Revenues are increasing and margins are improving
The data showed overall growth in revenues for the majority of firms in the sample (even stronger if expressed in Euro). This confirmed the general performance of the sector, which, during the considered period, managed to partly recover from the crisis of 2008/2009. However, until 2012, revenues recovered at the expense of lower sales margins (almost 3% lower than the 2011 in term of EBIT margin). This was a sure sign of deflationary pressure on prices and of the higher commercial and advertising costs necessary to capture or defend market shares. In 2013, and even more in 2014 and 2015, a recovery in unit margins was apparent. Overall, in a five-year span, margins grew on average by 2% a year.
Restructuring affects employment and productivity rises
The recovery in margins occurred at the same time as, and partly thanks to, a process of restructuring in term of workforce. Countries with a high cost of labour relocated their production in Asia and Latin America.

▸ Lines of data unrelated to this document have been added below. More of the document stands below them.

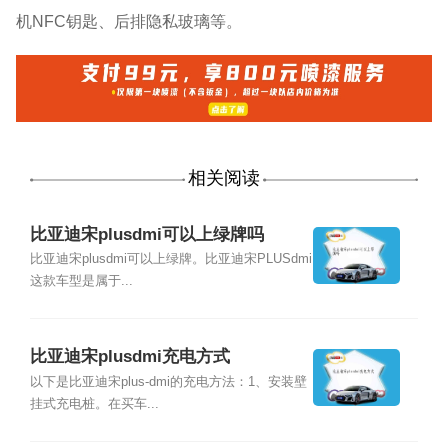
机NFC钥匙、后排隐私玻璃等。
相关阅读
比亚迪宋plusdmi可以上绿牌吗
比亚迪宋plusdmi可以上绿牌。比亚迪宋PLUSdmi
这款车型是属于...
比亚迪宋plusdmi充电方式
以下是比亚迪宋plus-dmi的充电方法：1、安装壁
挂式充电桩。在买车...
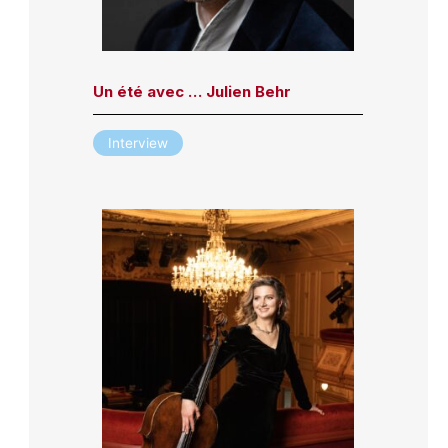
Un été avec … Julien Behr
Interview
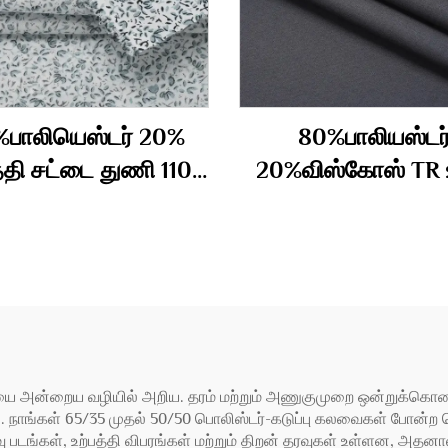
பாலியெஸ்டர் 20%
80%பாலியஸ்டர
்தி சட்டை துணி 110
20%விஸ்கோஸ் TR
கிராம்
துணி 180 கிராம
யை அன்றைய வழியில் அறிய. தரம் மற்றும் அணுகுமுறை ஒன்றுக்கொ
து. நாங்கள் 65/35 முதல் 50/50 பொலிஸ்டர்-கடுப்பு கலவைகள் போ
்வு படங்கள், உற்பத்தி விபரங்கள் மற்றும் திறன் தரவுகள் உள்ளன, அதனால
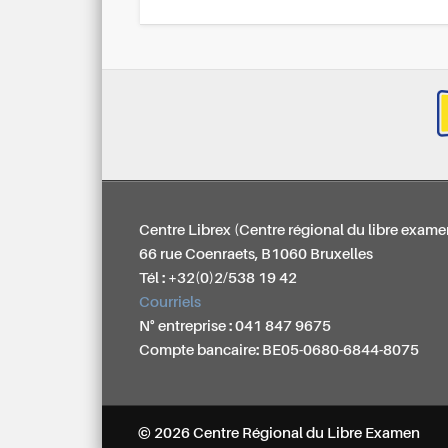
Centre Librex (Centre régional du libre exame
66 rue Coenraets, B1060 Bruxelles
Tél : +32(0)2/538 19 42
Courriels
N° entreprise : 041 847 9675
Compte bancaire: BE05-0680-6844-8075
© 2026 Centre Régional du Libre Examen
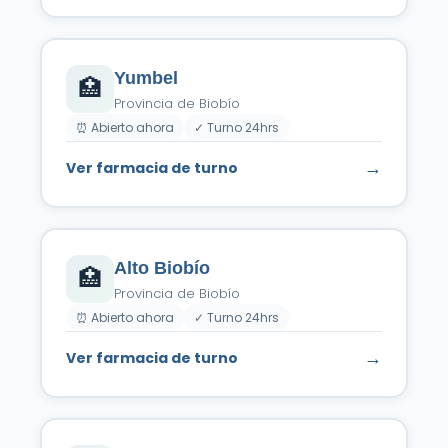
Yumbel
🏥
Provincia de Biobío
⏰ Abierto ahora
✓ Turno 24hrs
→
Ver farmacia de turno
Alto Biobío
🏥
Provincia de Biobío
⏰ Abierto ahora
✓ Turno 24hrs
→
Ver farmacia de turno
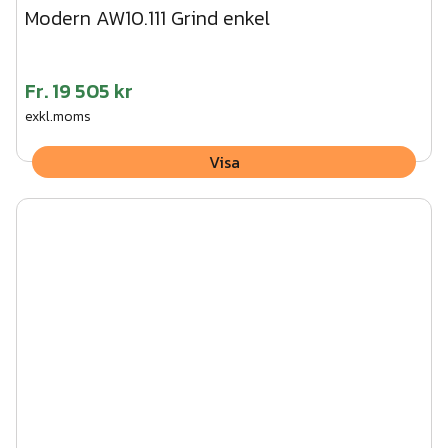
Modern AW10.111 Grind enkel
Fr.
19 505 kr
exkl.moms
Visa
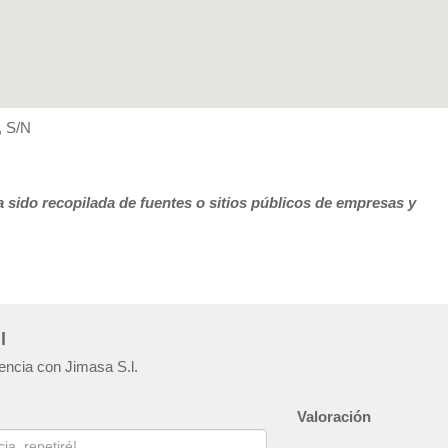
 S/N
 sido recopilada de fuentes o sitios públicos de empresas y
l
iencia con Jimasa S.l.
Valoración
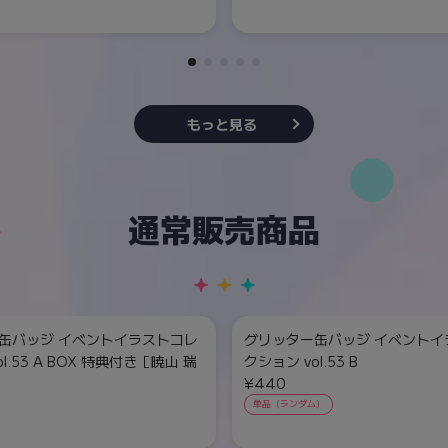
もっと見る
通常販売商品
缶バッジ イベントイラストコレ
グリッター缶バッジ イベントイ
l.53 A BOX 特典付き［暁山 瑞
クション vol.53 B
¥440
単品（ランダム）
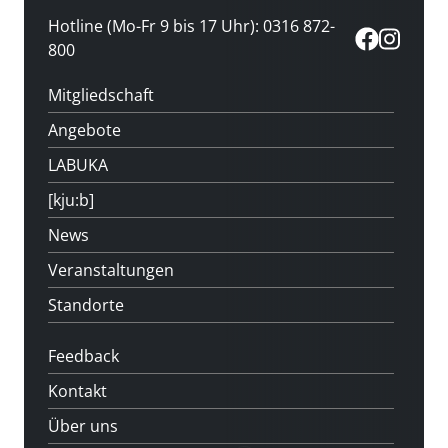
Hotline (Mo-Fr 9 bis 17 Uhr): 0316 872-
800
Mitgliedschaft
Angebote
LABUKA
[kju:b]
News
Veranstaltungen
Standorte
Feedback
Kontakt
Über uns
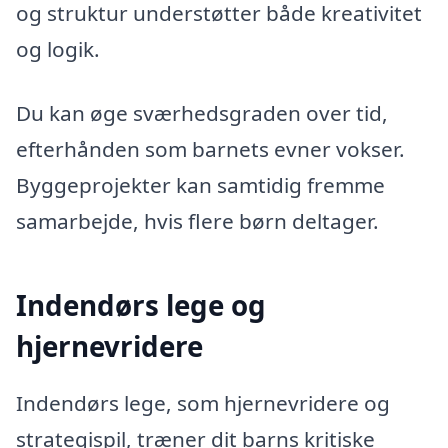
og struktur understøtter både kreativitet
og logik.
Du kan øge sværhedsgraden over tid,
efterhånden som barnets evner vokser.
Byggeprojekter kan samtidig fremme
samarbejde, hvis flere børn deltager.
Indendørs lege og
hjernevridere
Indendørs lege, som hjernevridere og
strategispil, træner dit barns kritiske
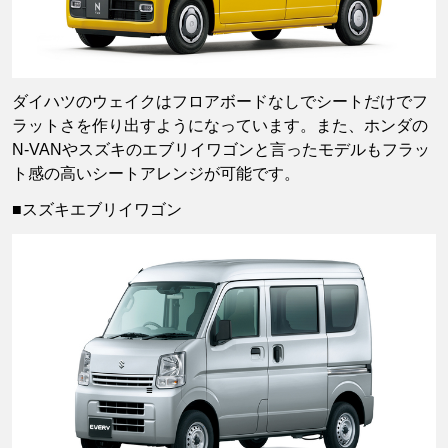
ダイハツのウェイクはフロアボードなしでシートだけでフ
ラットさを作り出すようになっています。また、ホンダの
N-VANやスズキのエブリイワゴンと言ったモデルもフラッ
ト感の高いシートアレンジが可能です。
■スズキエブリイワゴン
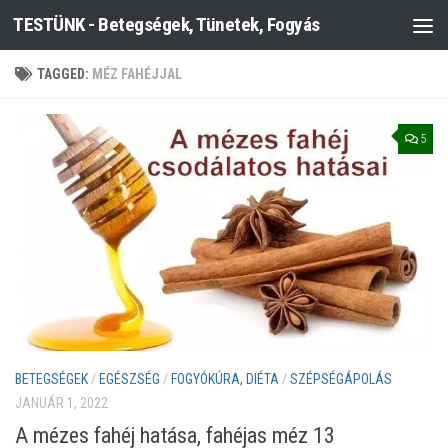
TESTÜNK - Betegségek, Tünetek, Fogyás
Skip to content
TAGGED:
MÉZ FAHÉJJAL
5
BETEGSÉGEK
/
EGÉSZSÉG
/
FOGYÓKÚRA, DIÉTA
/
SZÉPSÉGÁPOLÁS
JANUÁR 1, 2022
A mézes fahéj hatása, fahéjas méz 13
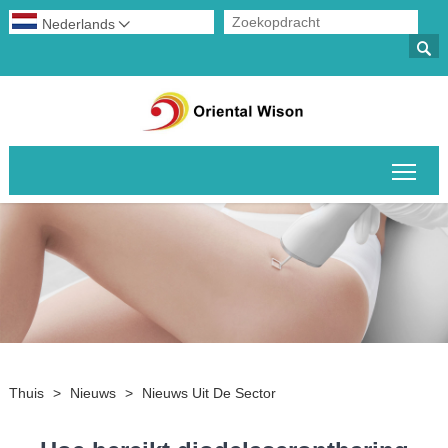
Nederlands


Scha
Thuis
>
Nieuws
>
Nieuws Uit De Sector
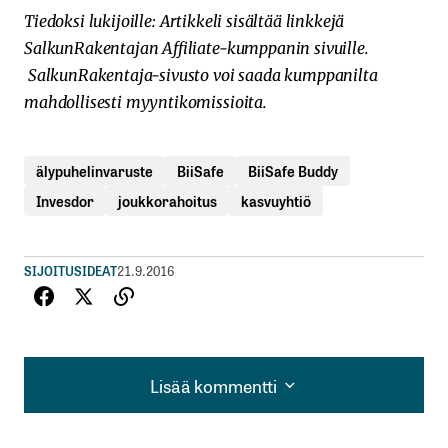
Tiedoksi lukijoille: Artikkeli sisältää linkkejä
SalkunRakentajan Affiliate-kumppanin sivuille.
SalkunRakentaja-sivusto voi saada kumppanilta
mahdollisesti myyntikomissioita.
älypuhelinvaruste
BiiSafe
BiiSafe Buddy
Invesdor
joukkorahoitus
kasvuyhtiö
SIJOITUSIDEAT
21.9.2016
Lisää kommentti
Lisää kommentti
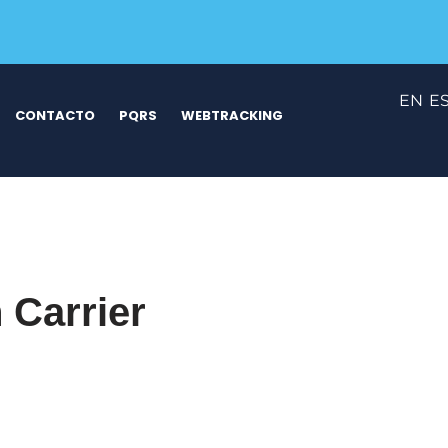
EN
E
CONTACTO
PQRS
WEBTRACKING
Carrier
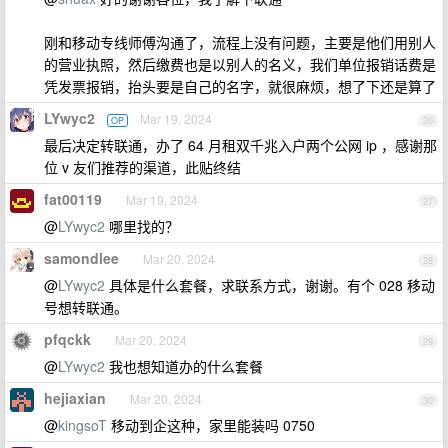
刚和移动专线师傅沟通了，流程上没有问题，主要是他们用别人
的营业执照，然后缴费也是以别人的名义，我们单位报销话费是
凭发票报销，抬头要是自己的名字，就很麻烦，想了下还是算了
LYwyc2
Mar 19, 2024
OP
26
最后决定转联通，办了 64 月租双千兆入户两个公网 ip ，感谢那
位 v 友们推荐的渠道，此贴终结
fat00119
Mar 19, 2024
27
@
LYwyc2
哪里找的？
samondlee
Mar 20, 2024
28
@
LYwyc2
具体是什么套餐，求联系方式，谢谢。有个 028 移动
号想转联通。
pfqckk
Mar 20, 2024
29
@
LYwyc2
我也想知道办的什么套餐
hejiaxian
Mar 20, 2024
30
@
kingsoT
移动到企这种，家里能装吗 0750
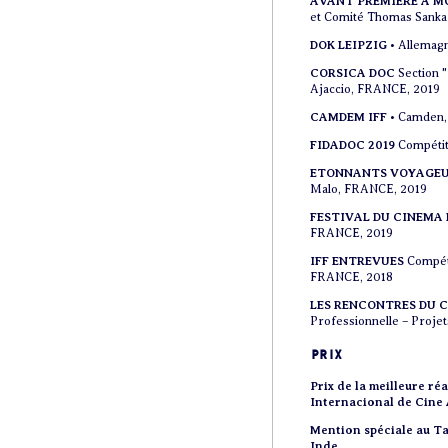
AVANT PREMIERE A M
et Comité Thomas Sankar
DOK LEIPZIG
• Allema
CORSICA DOC
Section 
Ajaccio, FRANCE, 2019
CAMDEM IFF
• Camden,
FIDADOC 2019
Compétit
ETONNANTS VOYAGE
Malo, FRANCE, 2019
FESTIVAL DU CINEMA 
FRANCE, 2019
IFF ENTREVUES
Compéti
FRANCE, 2018
LES RENCONTRES DU 
Professionnelle – Projet
prix
Prix de la meilleure ré
Internacional de Cine 
Mention spéciale au Ta
Inde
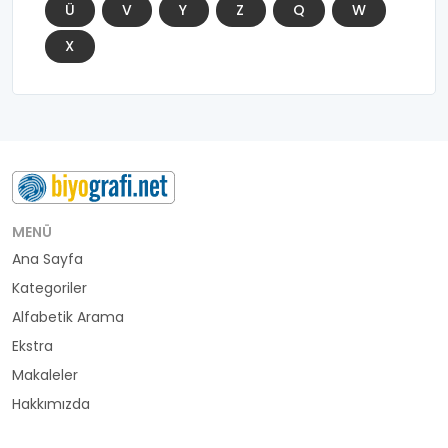
Ü
V
Y
Z
Q
W
X
MENÜ
Ana Sayfa
Kategoriler
Alfabetik Arama
Ekstra
Makaleler
Hakkımızda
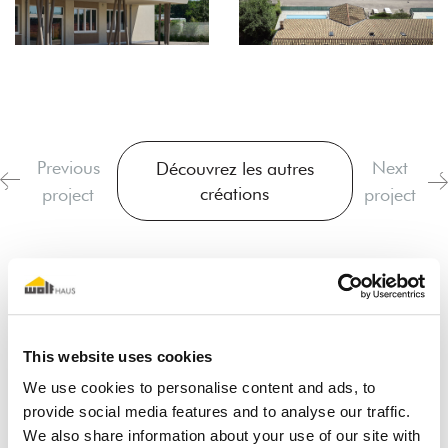
Previous
Next
Découvrez les autres
créations
project
project
This website uses cookies
We use cookies to personalise content and ads, to
provide social media features and to analyse our traffic.
Je rêve d'une maison en bois
We also share information about your use of our site with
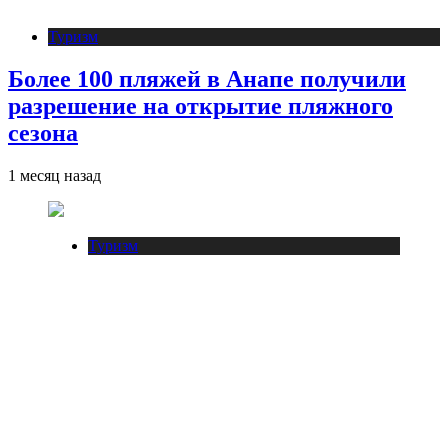
Туризм
Более 100 пляжей в Анапе получили
разрешение на открытие пляжного
сезона
1 месяц назад
Туризм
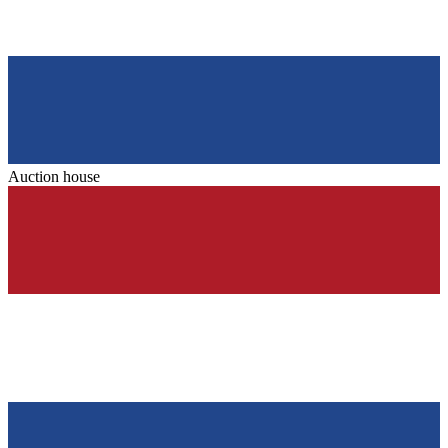
Auction house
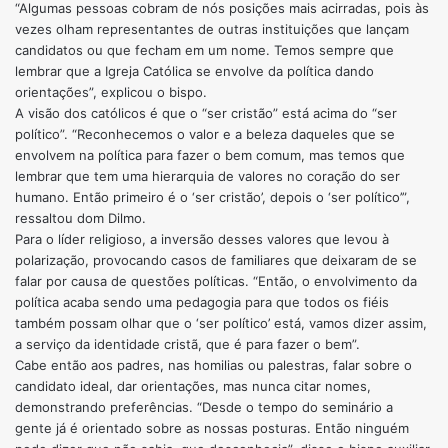
“Algumas pessoas cobram de nós posições mais acirradas, pois às
vezes olham representantes de outras instituições que lançam
candidatos ou que fecham em um nome. Temos sempre que
lembrar que a Igreja Católica se envolve da política dando
orientações”, explicou o bispo.
A visão dos católicos é que o “ser cristão” está acima do “ser
político”. “Reconhecemos o valor e a beleza daqueles que se
envolvem na política para fazer o bem comum, mas temos que
lembrar que tem uma hierarquia de valores no coração do ser
humano. Então primeiro é o ‘ser cristão’, depois o ‘ser político’”,
ressaltou dom Dilmo.
Para o líder religioso, a inversão desses valores que levou à
polarização, provocando casos de familiares que deixaram de se
falar por causa de questões políticas. “Então, o envolvimento da
política acaba sendo uma pedagogia para que todos os fiéis
também possam olhar que o ‘ser político’ está, vamos dizer assim,
a serviço da identidade cristã, que é para fazer o bem”.
Cabe então aos padres, nas homilias ou palestras, falar sobre o
candidato ideal, dar orientações, mas nunca citar nomes,
demonstrando preferências. “Desde o tempo do seminário a
gente já é orientado sobre as nossas posturas. Então ninguém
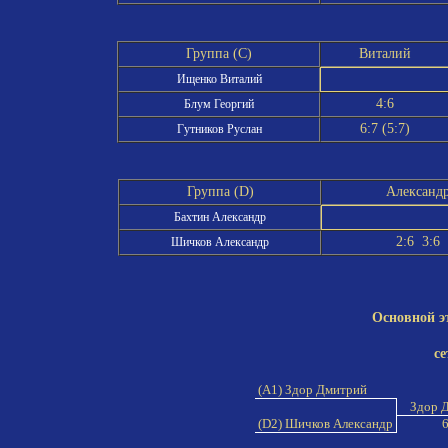
Группа (C)
Виталий
Ищенко Виталий
4:6
Блум Георгий
6:7 (5:7)
Гутников Руслан
Группа (D)
Александ
Бахтин Александр
2:6 3:6
Шичков Александр
Основной э
се
(A1) Здор Дмитрий
Здор 
(D2) Шичков Александр
6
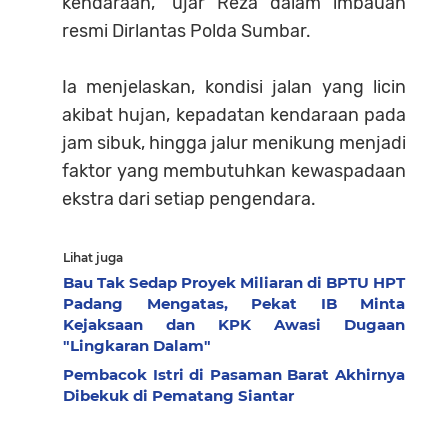
kendaraan,” ujar Reza dalam imbauan
resmi Dirlantas Polda Sumbar.
Ia menjelaskan, kondisi jalan yang licin
akibat hujan, kepadatan kendaraan pada
jam sibuk, hingga jalur menikung menjadi
faktor yang membutuhkan kewaspadaan
ekstra dari setiap pengendara.
Lihat juga
Bau Tak Sedap Proyek Miliaran di BPTU HPT
Padang Mengatas, Pekat IB Minta
Kejaksaan dan KPK Awasi Dugaan
"Lingkaran Dalam"
Pembacok Istri di Pasaman Barat Akhirnya
Dibekuk di Pematang Siantar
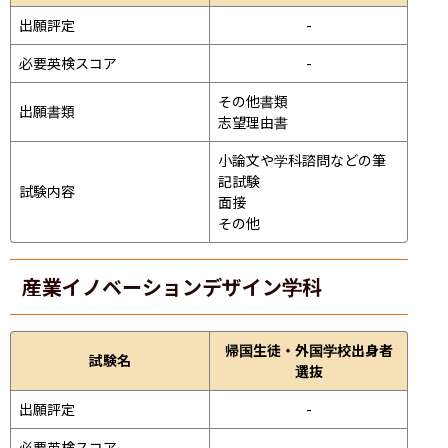
出願評定
-
必要英検スコア
-
その他書類

出願書類
志望理由書
小論文や学科諮問などの筆
記試験
試験内容
面接 
その他
産業イノベーションデザイン学科
帰国生徒・外国学校出身者
試験名
選抜
出願評定
-
必要英検スコア
-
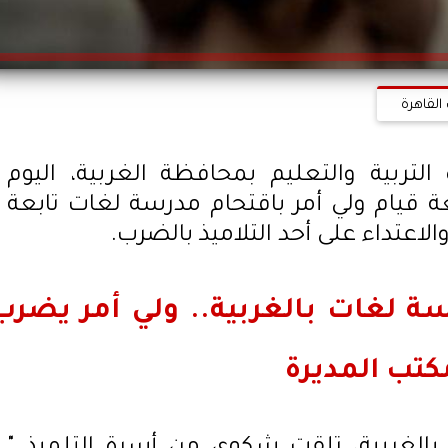
القاهرة
لتربية والتعليم بمحافظة الغربية، اليوم
 قيام ولي أمر باقتحام مدرسة لغات تابعة
لاعتداء على أحد التلاميذ بالضرب.
ة لغات بالغربية.. ولي أمر يضرب
مكتب المديرة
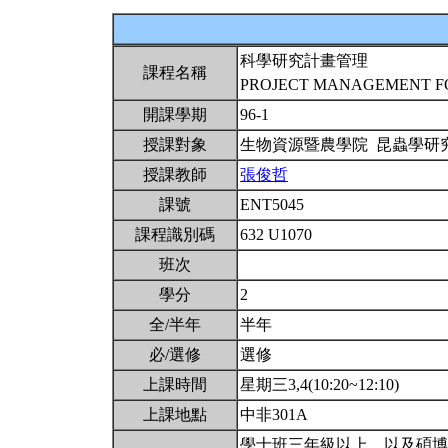
科學研究計畫管理
課程名稱
PROJECT MANAGEMENT F
開課學期
96-1
授課對象
生物資源暨農學院 昆蟲學研
授課教師
張俊哲
課號
ENT5045
課程識別碼
632 U1070
班次
學分
2
全/半年
半年
必/選修
選修
上課時間
星期三3,4(10:20~12:10)
上課地點
中非301A
學士班三年級以上，以及碩博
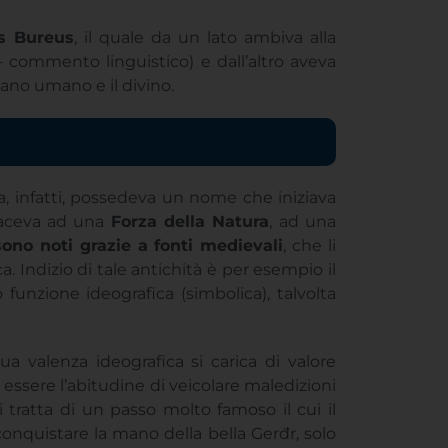
– commento linguistico) e dall’altro aveva
iano umano e il divino.
a, infatti, possedeva un nome che iniziava
ifaceva ad una
Forza della Natura
, ad una
sono noti grazie a fonti medievali
, che li
 Indizio di tale antichità è per esempio il
o funzione ideografica (simbolica), talvolta
a valenza ideografica si carica di valore
 essere l’abitudine di veicolare maledizioni
Si tratta di un passo molto famoso il cui il
conquistare la mano della bella Gerđr, solo
a pericolosa, connessa ai Giganti, la cui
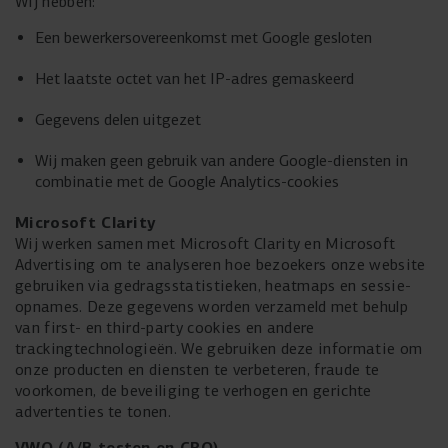
Wij hebben:
Een bewerkersovereenkomst met Google gesloten
Het laatste octet van het IP-adres gemaskeerd
Gegevens delen uitgezet
Wij maken geen gebruik van andere Google-diensten in
combinatie met de Google Analytics-cookies
Microsoft
Clarity
Wij werken samen met Microsoft Clarity en Microsoft
Advertising om te analyseren hoe bezoekers onze website
gebruiken via gedragsstatistieken, heatmaps en sessie-
opnames. Deze gegevens worden verzameld met behulp
van first- en third-party cookies en andere
trackingtechnologieën. We gebruiken deze informatie om
onze producten en diensten te verbeteren, fraude te
voorkomen, de beveiliging te verhogen en gerichte
advertenties te tonen.
VWO (A/B testen en CRO)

Thus, a contraction of the employment was registered in Europe (19,000 jobs lost in four years), the American region (that includes both North and Latin America) remained unchanged, while Asia saw an increase of 17,000 workers. On the other hand, the increase in added value per employee highlighted phenomena of productive rationalisation in response to a decrease in the labour cost per unit of product.
Profitability is interesting but not improving
The profitability indicators show a sector with an interesting return on its own share capital (ROE was over 10% on average over this period) fostered by profitability of capital invested (ROI averaged 7%) that was capable of positively exploiting the leverage effect of a financial structure (company resources amounted to 52% of the capital invested), and was not excessively penalised by the cost of funding (given the low cost of capital in that historical context), or by the extraordinary economic components that together did not absorb more than 60% of the operating profit.
However, all the productivity indicators remained mainly flat over the considered period.
Size and geography matter
All the indicators confirmed, that small firms (with a turnover lower than USD 10 million) recorded the worst absolute and relative performances, meaning slower growth, lower profitability and lower productivity.
The lighting industry is facing strong territorial differences. The increase in revenues was driven by the countries in the America region, where firms were larger from the point of view of the size of the workforce and revenues.
Despite a lower turnover per employee, the firms from America recorded the best sales margins. Asian companies decreased their competitiveness in terms of labour costs (measured as added value per labour cost), as the cost of labour increased more than the added value. Europe was the area with the highest average turnover per employee and the highest added value per employee (well above the average for the total sample). In addition, over the considered period, added value (+2.9%) has increased faster than the cost of labour (-1.6%). As a result, productivity improved.